After a childhood spent traveling Europe and soaking up the languages, Lily’s mother suddenly passes away, and she moves back to her home in the States. Lily quits her job as an office worker in Washington, DC with the determined intention of joining the Army in order to make a real difference in the war effort. But instead, thanks to her roommate, she is recruited into the Office of Strategic Services and begins a career as an undercover agent. While on assignment in Stuttgart as a telephone operator, a chance meeting with a distraught housekeeper leads to a position as the nanny in the household of a German army colonel, which gives her access to intelligence that is highly valuable to the Allies. Her life is abruptly changed as she witnesses her contact commit suicide rather than face interrogation by the SS. Knowing she cannot return to her job and that she must get the mini film with vital information that she has hidden in her shoe into Allied hands, she escapes into the night with nothing but the coat on her back and her ingenuity.

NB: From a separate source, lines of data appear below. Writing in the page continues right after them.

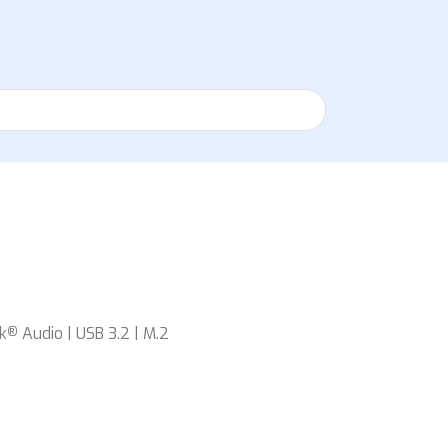
k
Audio | USB 3.2 | M.2
®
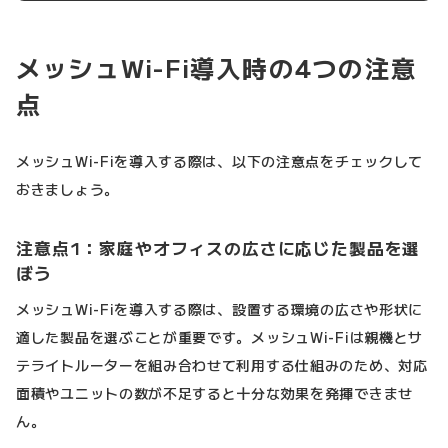
メッシュWi-Fi導入時の4つの注意
点
メッシュWi-Fiを導入する際は、以下の注意点をチェックして
おきましょう。
注意点1：家庭やオフィスの広さに応じた製品を選
ぼう
メッシュWi-Fiを導入する際は、設置する環境の広さや形状に
適した製品を選ぶことが重要です。メッシュWi-Fiは親機とサ
テライトルーターを組み合わせて利用する仕組みのため、対応
面積やユニットの数が不足すると十分な効果を発揮できませ
ん。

Lily Saint James must draw on every bit of her training, both mental and physical, to make it to safety.
Butler has created a thoroughly enthralling novel from a perspective rarely entertained. Not only is her protagonist drawn with depth and great humanity, but her supporting characters are as fleshed out and interesting. This is a delightful read that will keep the reader up late at night, not wanting to put it down. I look forward to many more adventures with Lily Saint James!